= Directions for this task =
Transcribe the listing in full, word for word; pictures do not belong in the copy.

= Source data =
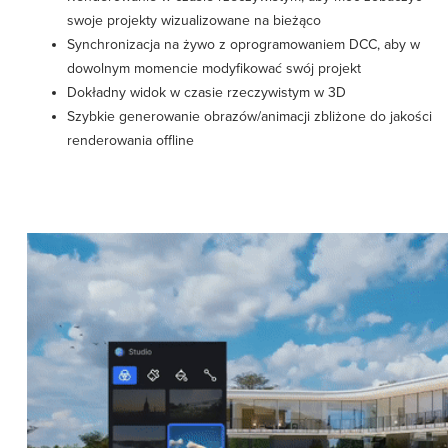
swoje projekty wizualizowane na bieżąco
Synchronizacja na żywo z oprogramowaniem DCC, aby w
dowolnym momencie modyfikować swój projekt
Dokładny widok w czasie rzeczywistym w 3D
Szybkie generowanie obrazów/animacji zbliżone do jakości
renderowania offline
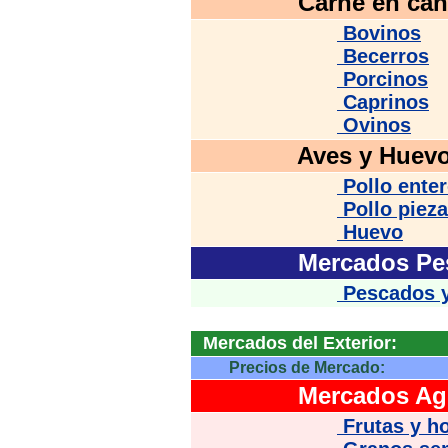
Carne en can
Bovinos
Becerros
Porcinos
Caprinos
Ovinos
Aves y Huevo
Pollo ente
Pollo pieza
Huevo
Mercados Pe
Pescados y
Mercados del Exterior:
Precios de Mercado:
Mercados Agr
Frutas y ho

= Answer box =
swoje projekty wizualizowane na bieżąco
Synchronizacja na żywo z oprogramowaniem DCC, aby w
dowolnym momencie modyfikować swój projekt
Dokładny widok w czasie rzeczywistym w 3D
Szybkie generowanie obrazów/animacji zbliżone do jakości
renderowania offline
Carne en can
Bovinos
Becerros
Porcinos
Caprinos
Ovinos
Aves y Huevo
Pollo ente
Pollo pieza
Huevo
Mercados Pe
Pescados y
Mercados del Exterior:
Precios de Mercado:
Mercados Agr
Frutas y ho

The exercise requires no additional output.